__Prompt__: Reproduce verbatim all of the data given below, but do not carry over the images.

__Provided material__:
---------------

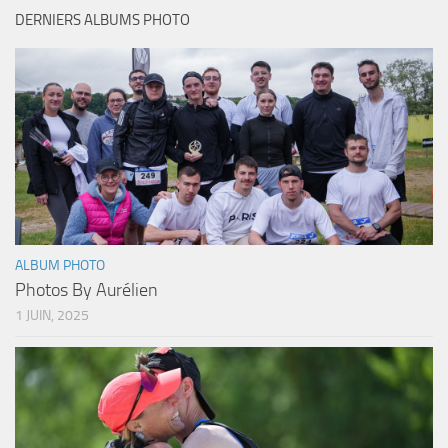
DERNIERS ALBUMS PHOTO
ALBUM PHOTO
Photos By Aurélien
1 JUIN, 2025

---------------

__Task response__:
DERNIERS ALBUMS PHOTO
ALBUM PHOTO
Photos By Aurélien
1 JUIN, 2025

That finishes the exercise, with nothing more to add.